In the heat of summer the flood plain of the Farmington River is thick with growth. Native and invasive species guard the flanks with thorny, twisted branches that bites skin, tears at cloth and snags line and leader. Just getting to the water's edge can be an adventure unless one takes well established paths. Of course, the waters at path's end are common. One has avoided the snarls but has achieved what one has earned.
In winter, the landscape is cleansed. Above the clean plane of snow the dried. leafless tentacles look impotent. The way seems clear. But it is a mirage. The shimmering whiteness lures you to something that is much more that it seems. Beneath the surface lurk all the obstacles of the past. Your eagerness blinds your mind to the risk. But it is there, perhaps more so than in the opposite season.
I drove a mile or two of the river on Sunday. The roads were poorly plowed and the only parking spots available were those where snow mobilers and cross-country skiers gathered. I had scouted some new water on satellite photos but nearby parking was impossible. At best I would risk the attention of law enforcement. At worst, some yahoo would sideswipe the car. Glad for deeply grooved snow tires I found a spot to park with the winter enthusiasts.

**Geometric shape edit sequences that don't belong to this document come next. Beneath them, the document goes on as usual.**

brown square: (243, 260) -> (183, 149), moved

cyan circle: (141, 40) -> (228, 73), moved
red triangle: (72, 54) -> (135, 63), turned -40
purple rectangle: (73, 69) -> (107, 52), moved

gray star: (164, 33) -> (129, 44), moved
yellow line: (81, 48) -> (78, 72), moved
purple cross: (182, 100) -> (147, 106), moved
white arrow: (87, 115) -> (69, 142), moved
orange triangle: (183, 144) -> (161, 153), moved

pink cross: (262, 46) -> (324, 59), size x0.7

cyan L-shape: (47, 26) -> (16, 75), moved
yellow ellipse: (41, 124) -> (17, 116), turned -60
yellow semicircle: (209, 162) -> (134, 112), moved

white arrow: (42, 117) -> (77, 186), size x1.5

Despite the immanence of being knee deep in moving water, I suited up hesitantly. The water at the far side of the valley was good water, water that I had fished before. For some reason my inability to get to the new water disturbed me disproportionately to my anticipation. There was no pent up expectation, it was a plan hatched shortly before I got in the car, yet I felt deeply denied. Hell, I wasn't even sure if there were fish there or if they would eat. It was hunch based upon rumor but still I was annoyed. Fortunately, ritual turned the mood. The donning of the vestments brought me back to where I needed to be and turned me in the right direction.
|Buffs are sexy.|
Just shy of the water's edge I wedged my toe under an unseen log and took a fall. I fell back on my ass but my legs landed in a tangle which made it difficult to regain my feet. Though relieved to have not broken my rod or twisted a body part unnaturally, I felt quite foolish and was glad to have been alone in my indignity. Sitting in eighteen inches of snow I floundered a bit before I grabbed one of those slight twigs poking above the snow. It was startling how this wisp of additional leverage allowed me to regain my feet and take the final steps into the river. Small things matter.

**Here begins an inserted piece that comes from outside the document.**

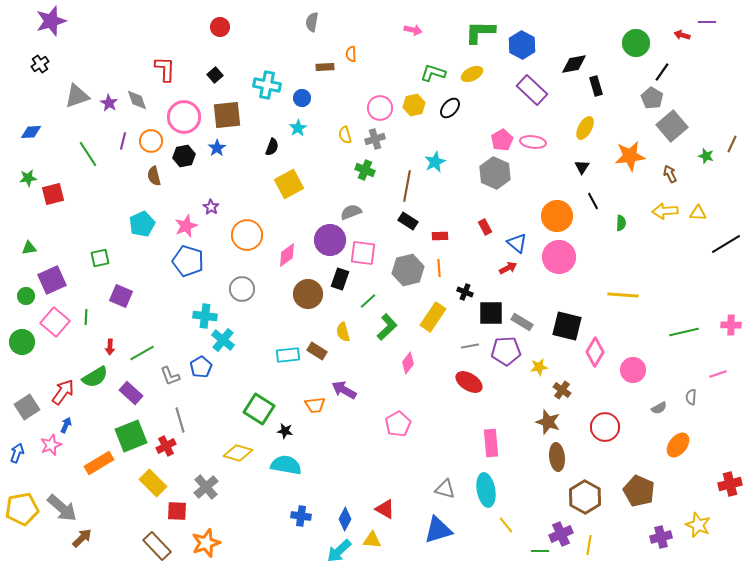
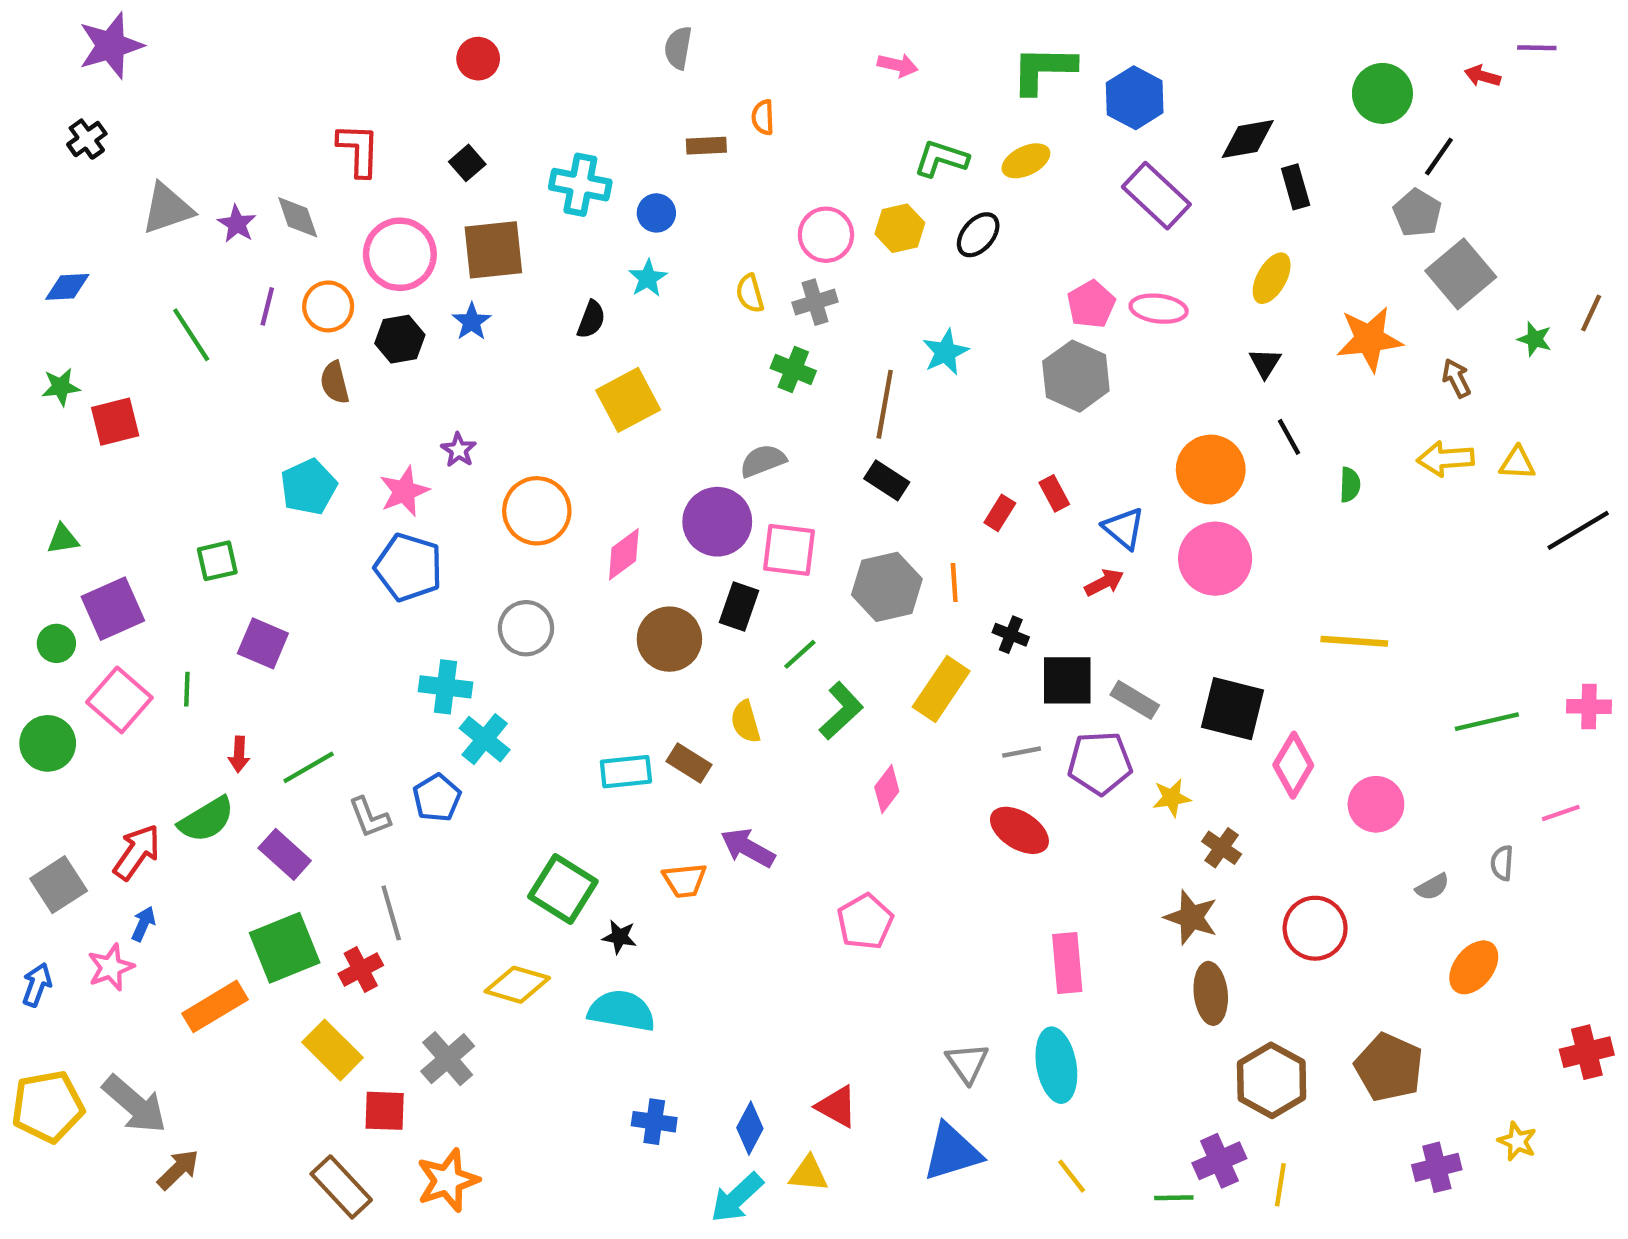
red rectangle: (440, 236) -> (1000, 513), moved, turned -56
gray triangle: (445, 489) -> (967, 1063), turned 40
yellow line: (506, 525) -> (1072, 1176), moved
yellow star: (698, 525) -> (1517, 1141), size x0.7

The water wasn't as cold as I expected but the wind was another thing. It blew steady over my upstream shoulder turning discomfort into something worse. I cast down and across to avoid the wind on my face and the foil to my cast. With my back to the chill, I fished up through the run. It's a spot that has a late spring Sulphur hatch that is memorable year after year. The best that could be found in the dead of winter are small caddis and midges, but they were absent. My nymphs remained untouched.

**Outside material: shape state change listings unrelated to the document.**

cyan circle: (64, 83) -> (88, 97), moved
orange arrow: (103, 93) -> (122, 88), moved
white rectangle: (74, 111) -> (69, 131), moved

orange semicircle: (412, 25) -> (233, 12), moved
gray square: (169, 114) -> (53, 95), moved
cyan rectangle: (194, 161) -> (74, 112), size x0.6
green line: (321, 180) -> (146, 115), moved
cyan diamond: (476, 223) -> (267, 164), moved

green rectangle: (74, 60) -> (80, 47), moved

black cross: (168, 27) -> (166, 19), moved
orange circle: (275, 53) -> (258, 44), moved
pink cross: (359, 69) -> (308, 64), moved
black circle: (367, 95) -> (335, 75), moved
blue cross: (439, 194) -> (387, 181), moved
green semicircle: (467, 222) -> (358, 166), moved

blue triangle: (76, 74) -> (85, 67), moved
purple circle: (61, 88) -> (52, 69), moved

On the way back down I swung a wooley bugger on a sinking line. It was a desperate move that has saved the day in the past. Sunday was not one of those days. I fished down further trying to stoke a bit of hope into something real. Burning through a second cigar I succumbed to the reality that this day was meant to be one of those days.
The walk back to the car was slower and more deliberate than the earlier stroll. I meandered a bit and found a way that was less taxing. Though I lacked the satisfaction of fish fooled, I savored the walk. Time on the water had again proven worthwhile. While the layers of life's burdens had not been removed, they had been covered, at least for a time, with something fresh and bright.